Record extracts ::
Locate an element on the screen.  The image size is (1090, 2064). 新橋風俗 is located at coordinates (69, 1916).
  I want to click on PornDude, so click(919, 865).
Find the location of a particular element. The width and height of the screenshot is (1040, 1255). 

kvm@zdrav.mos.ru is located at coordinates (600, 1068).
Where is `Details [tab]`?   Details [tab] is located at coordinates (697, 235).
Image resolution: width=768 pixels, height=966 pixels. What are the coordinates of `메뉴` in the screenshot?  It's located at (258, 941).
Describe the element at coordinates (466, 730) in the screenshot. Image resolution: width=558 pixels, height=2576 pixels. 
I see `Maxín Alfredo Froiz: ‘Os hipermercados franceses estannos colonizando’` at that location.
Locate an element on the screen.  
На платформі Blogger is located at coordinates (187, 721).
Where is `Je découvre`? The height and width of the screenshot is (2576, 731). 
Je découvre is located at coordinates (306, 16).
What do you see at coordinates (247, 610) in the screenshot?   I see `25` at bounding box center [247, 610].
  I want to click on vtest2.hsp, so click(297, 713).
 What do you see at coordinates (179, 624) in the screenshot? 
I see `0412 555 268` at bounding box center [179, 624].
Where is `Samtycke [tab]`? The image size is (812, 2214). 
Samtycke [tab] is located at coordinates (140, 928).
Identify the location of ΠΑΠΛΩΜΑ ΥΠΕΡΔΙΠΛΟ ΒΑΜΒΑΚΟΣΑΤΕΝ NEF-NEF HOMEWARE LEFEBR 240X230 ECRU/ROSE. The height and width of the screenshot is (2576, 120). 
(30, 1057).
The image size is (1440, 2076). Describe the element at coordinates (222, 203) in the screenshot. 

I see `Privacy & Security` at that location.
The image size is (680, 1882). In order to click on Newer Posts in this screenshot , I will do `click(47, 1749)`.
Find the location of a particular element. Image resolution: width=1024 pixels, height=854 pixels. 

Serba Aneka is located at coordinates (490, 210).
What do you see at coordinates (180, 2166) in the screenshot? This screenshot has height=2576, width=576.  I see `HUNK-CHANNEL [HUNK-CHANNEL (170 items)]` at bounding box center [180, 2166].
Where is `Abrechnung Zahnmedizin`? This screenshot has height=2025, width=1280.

Exercise goal ::
Return every record, leaving each line exactly as it was given.

Output of the task ::
Locate an element on the screen.  The image size is (1090, 2064). 新橋風俗 is located at coordinates (69, 1916).
  I want to click on PornDude, so click(919, 865).
Find the location of a particular element. The width and height of the screenshot is (1040, 1255). 

kvm@zdrav.mos.ru is located at coordinates (600, 1068).
Where is `Details [tab]`?   Details [tab] is located at coordinates (697, 235).
Image resolution: width=768 pixels, height=966 pixels. What are the coordinates of `메뉴` in the screenshot?  It's located at (258, 941).
Describe the element at coordinates (466, 730) in the screenshot. Image resolution: width=558 pixels, height=2576 pixels. 
I see `Maxín Alfredo Froiz: ‘Os hipermercados franceses estannos colonizando’` at that location.
Locate an element on the screen.  
На платформі Blogger is located at coordinates (187, 721).
Where is `Je découvre`? The height and width of the screenshot is (2576, 731). 
Je découvre is located at coordinates (306, 16).
What do you see at coordinates (247, 610) in the screenshot?   I see `25` at bounding box center [247, 610].
  I want to click on vtest2.hsp, so click(297, 713).
 What do you see at coordinates (179, 624) in the screenshot? 
I see `0412 555 268` at bounding box center [179, 624].
Where is `Samtycke [tab]`? The image size is (812, 2214). 
Samtycke [tab] is located at coordinates (140, 928).
Identify the location of ΠΑΠΛΩΜΑ ΥΠΕΡΔΙΠΛΟ ΒΑΜΒΑΚΟΣΑΤΕΝ NEF-NEF HOMEWARE LEFEBR 240X230 ECRU/ROSE. The height and width of the screenshot is (2576, 120). 
(30, 1057).
The image size is (1440, 2076). Describe the element at coordinates (222, 203) in the screenshot. 

I see `Privacy & Security` at that location.
The image size is (680, 1882). In order to click on Newer Posts in this screenshot , I will do `click(47, 1749)`.
Find the location of a particular element. Image resolution: width=1024 pixels, height=854 pixels. 

Serba Aneka is located at coordinates (490, 210).
What do you see at coordinates (180, 2166) in the screenshot? This screenshot has height=2576, width=576.  I see `HUNK-CHANNEL [HUNK-CHANNEL (170 items)]` at bounding box center [180, 2166].
Where is `Abrechnung Zahnmedizin`? This screenshot has height=2025, width=1280.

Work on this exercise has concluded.